Un air de clarinette se brouille avec un tonnerre de piano. Et la musique s’emballe. La salle est immense. Johnny n’hésiterait pas à y allumer le feu. Les gens portent des chemises aux cols blancs, contents de se retrouver. Un peu comme une réunion géante d’habitués. « Alors, c’était comment Genève? » lance un gars à son collègue globe-trotter. Le palais des Congrès se remplit tranquillement. Il finira à moitié vide.

L’organisation frôle la perfection. Accroché à son téléphone, une nana prévoit : « Et à 15h32, il y aura une question ». Le temps est compté. Et la musique s’estompe. Le palais s’obscurcit. Un léger bruissement prévoit l’arrivée imminente de Claude Guéant. Le discours qu’il déclamera est gentiment posé sur son siège par ses sbires de l’ombre. Le ministre est comme à la télé, étouffé dans son smoking, caché derrière des lunettes transparentes. Jean Louis Borloo est à ses trousses.  Et déjà, l’ex numéro deux du gouvernement emploie le « si je suis.. » présidentiel.

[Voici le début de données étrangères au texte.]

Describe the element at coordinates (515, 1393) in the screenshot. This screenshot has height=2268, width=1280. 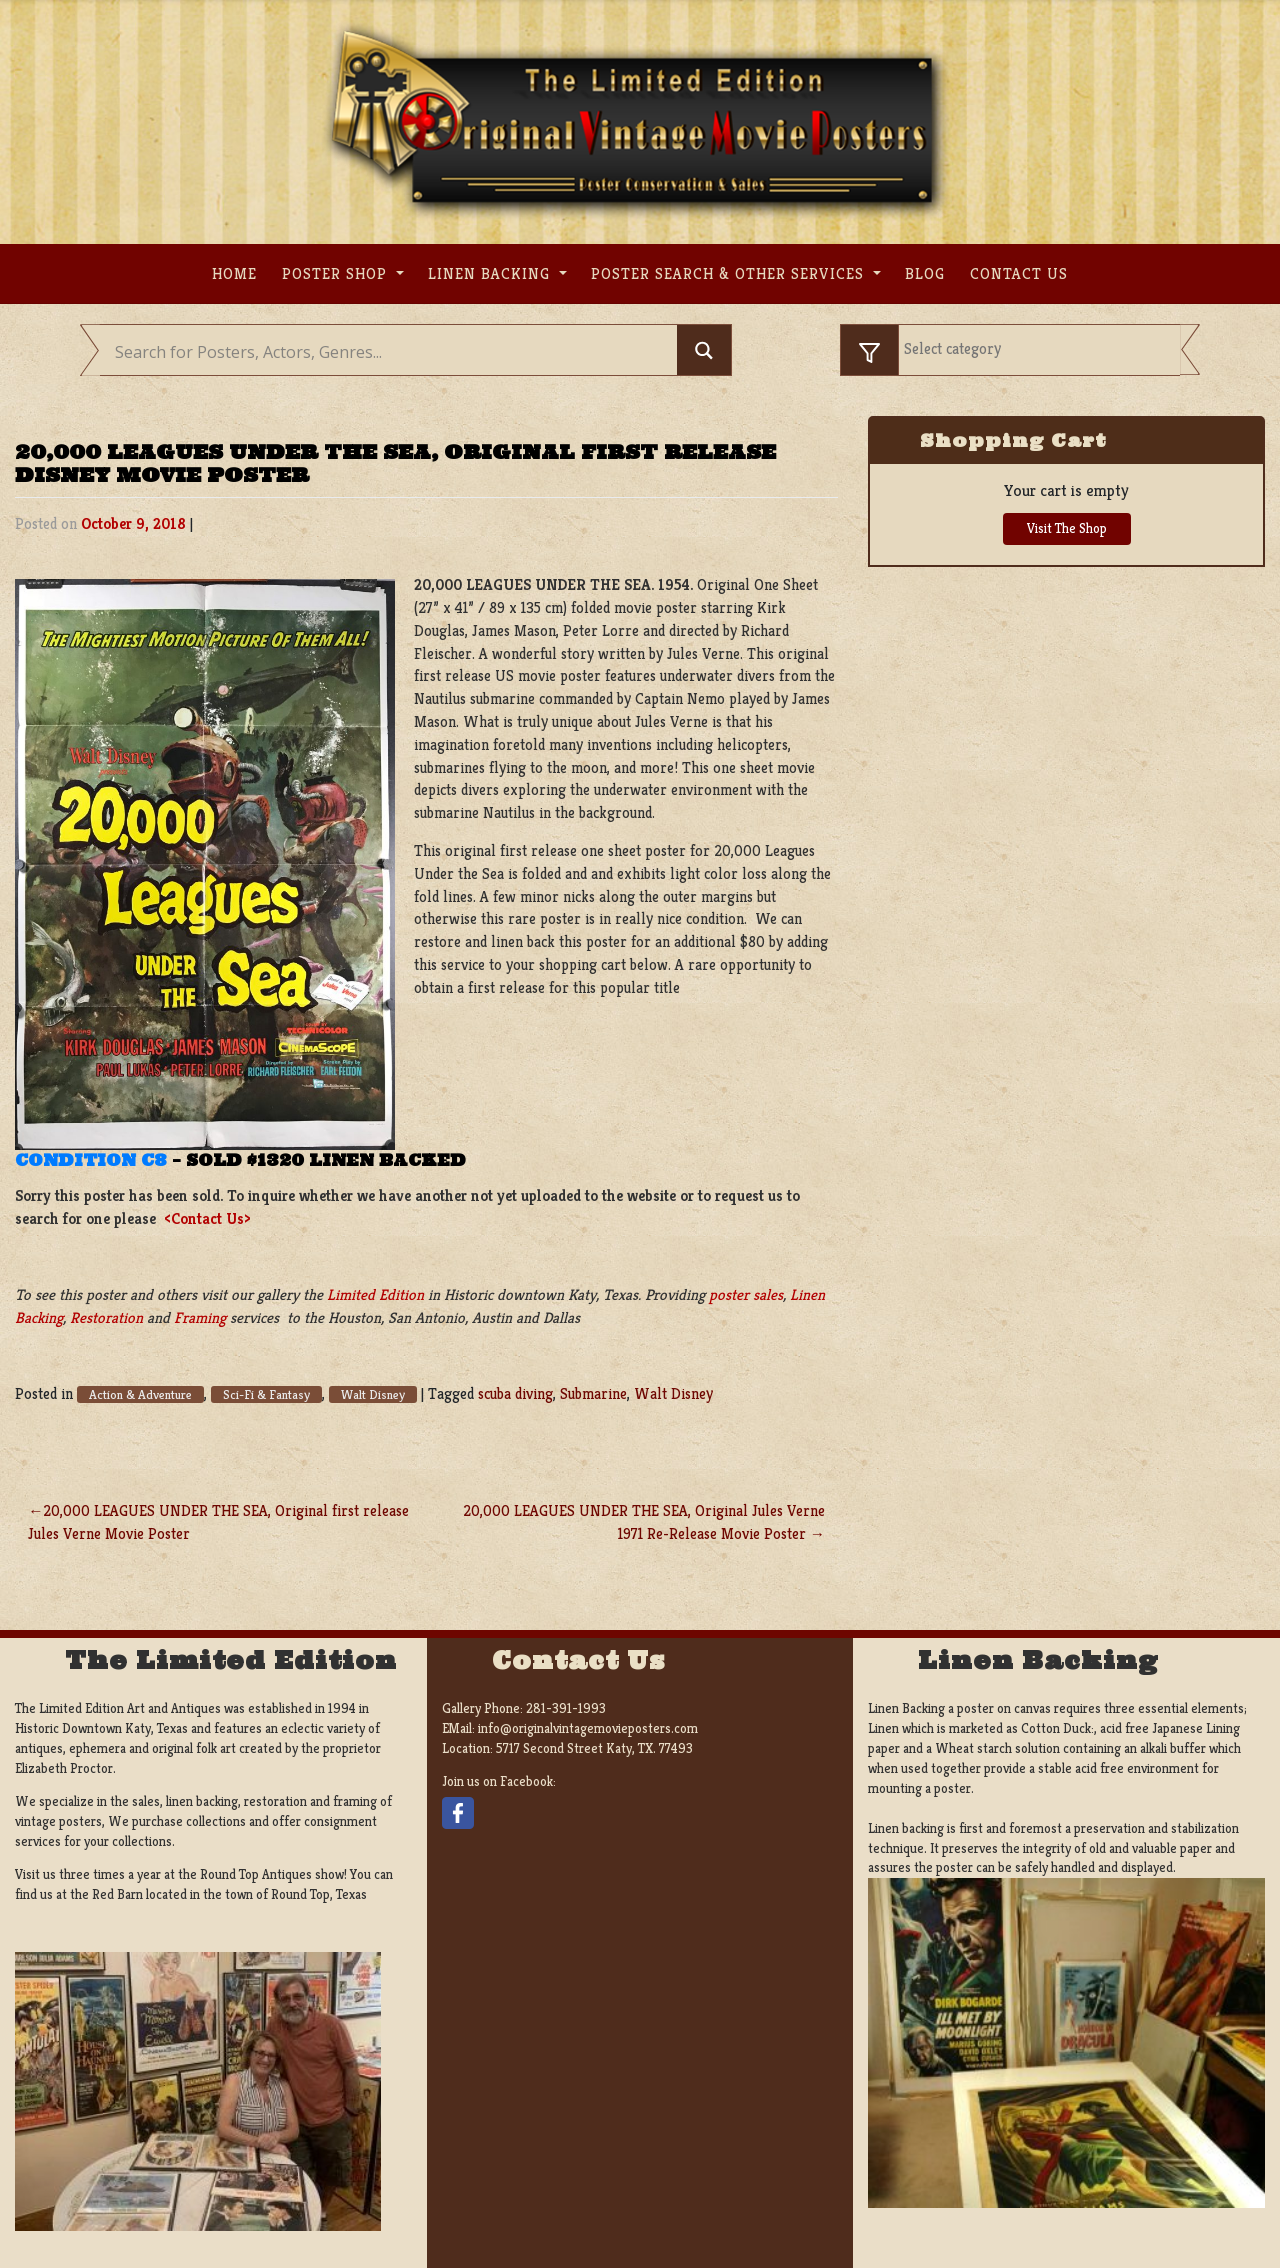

« Moi, je suis venu voir ce qui se passe sept ans après » nous déclare-t-il. Avant de nous demander, souriant et rassasié par le repas gastronomique qui vient de s’achever : « Vous vous souvenez de l’état des ghettos, en 2003? ». Et le même Jean Louis de se laisser aller à quelques envolées sociales : « Je veux une France plus juste, des mains tendues … ». La gauche est dans sa bouche, et il nous envoie sa droite : « Oh, gauche ou droite, on me la fait plus ! ».

Et voilà que tout le monde enfonce gentiment son fessier dans les jolis sièges. C’est au tour de Guéant de lire son discours. « Un ministre de l’intérieur est concerné par cette question du logement ». Mais, soudain, ses mots créent le trouble : « Il y a un lien entre la résidence et la tranquillité ». Peu à peu, Guéant reprend son rôle de premier flic entre les mains : « Je veux, avec Luc Chatel , ouvrir des écoles aux parents dans les quartiers et enseigner le français dès la crèche ».

Le ministre, qui pense sûrement qu’on parle le chinois à la crèche, semble s’être trompé d’endroit. Mais il précise : « Je veux poser le problème et pas stigmatiser ». Avant qu’il ne fuit pour se frotter aux piquantes questions de l’Assemblée Nationale (questions au gouvernement), on l’interpelle. On lui demande de nous parler de son « chez-lui », de son logement. Et Guéant nous lâche, frontalement : « J’occupe un deux pièces au ministère de l’Intérieur. Mais c’est un peu plus grand qu’un F1 ». On en est à le plaindre.

Mehdi Meklat et Badroudine Said Abdallah.